WONDERFUL WONDERFUL TIMES is now the second book I have read by Elfriede Jelinek. At the beginning, four teenagers-Rainer, Anna, Sophia, and Hans commit an act of violence and robbery against a stranger in post WWII Vienna. They behave much like forerunners to a Clockwork Orange type of future.
Ranier and Anna are brother and sister and Hands and Sophia are their friends. Ranier and Anna’s father is a one legged ex SS officer and their mother is his doormat as he spends most of his time abusing her forcing her to be the model for the pornographic photographs he takes.
Sophia (whom both Ranier and Hans both like) is from a wealthy family and Hans (who is liked by Anna but with whom he has a sex only relationship with)is a drop out. What unites them is their complete lack of purpose and interest in life. Ranier is a would be intellectual and poet, Anna is a bulimic who wants to become a better pianist, Sophia is spoiled, and Hans wishes to be a PE teacher.
Jelinek is less clear in this book as she was in the one I read previously WOMEN AS LOVERS. She’s spends a lot of time in describing the thought process and the actions of the fours characters as they gradually escalate their criminal behavior and all around anti-social activities.

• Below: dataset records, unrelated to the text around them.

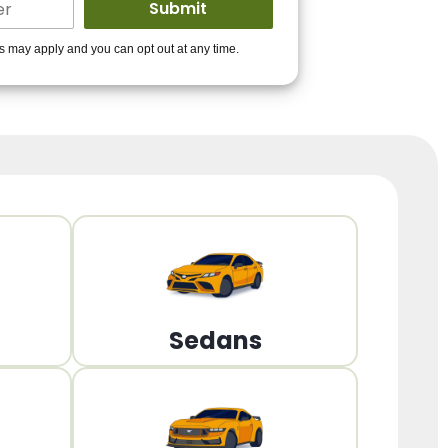
ders to get you
es may apply and you can opt out at any time.
PPROVED!
Get Started!
Sedans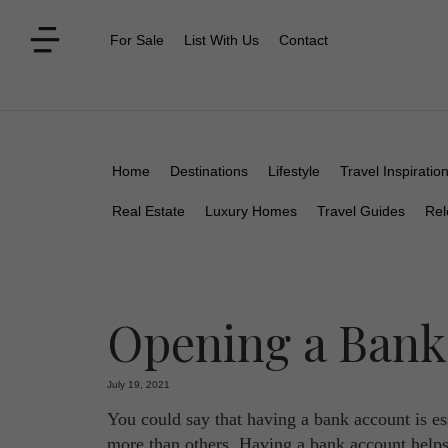
For Sale
List With Us
Contact
Home
Destinations
Lifestyle
Travel Inspiratio
Real Estate
Luxury Homes
Travel Guides
Rel
Opening a Bank
July 19, 2021
You could say that having a bank account is es
more than others. Having a bank account helps 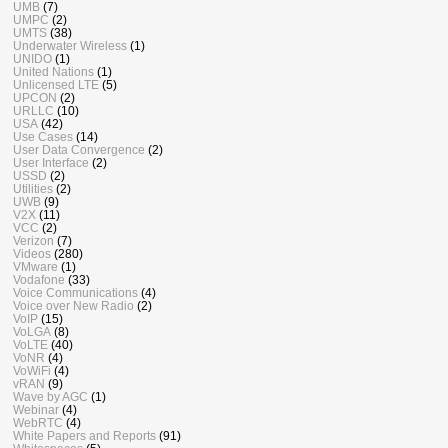
UMB
(7)
UMPC
(2)
UMTS
(38)
Underwater Wireless
(1)
UNIDO
(1)
United Nations
(1)
Unlicensed LTE
(5)
UPCON
(2)
URLLC
(10)
USA
(42)
Use Cases
(14)
User Data Convergence
(2)
User Interface
(2)
USSD
(2)
Utilities
(2)
UWB
(9)
V2X
(11)
VCC
(2)
Verizon
(7)
Videos
(280)
VMware
(1)
Vodafone
(33)
Voice Communications
(4)
Voice over New Radio
(2)
VoIP
(15)
VoLGA
(8)
VoLTE
(40)
VoNR
(4)
VoWiFi
(4)
vRAN
(9)
Wave by AGC
(1)
Webinar
(4)
WebRTC
(4)
White Papers and Reports
(91)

In fact this book could have used some editing-I’d say at least 50 pages or so. The ending also seems rushed
Still what Jelinek does do correctly is show how Austrian society had becomes amoral in the wake of the war. There are no sympathetic characters in this book. Perhaps the most memorable in a disgusting way is Ranier and Anna’s father the perverted impotent Nazi who misses the killing and torture of wartime made me wince every time I saw a scene coming up with him in it.
She has a way with the routine unpleasantness of life and also showing how that becomes one with a diseased system be it capitalistic or something else.
So onto the third Jelinek book LUST.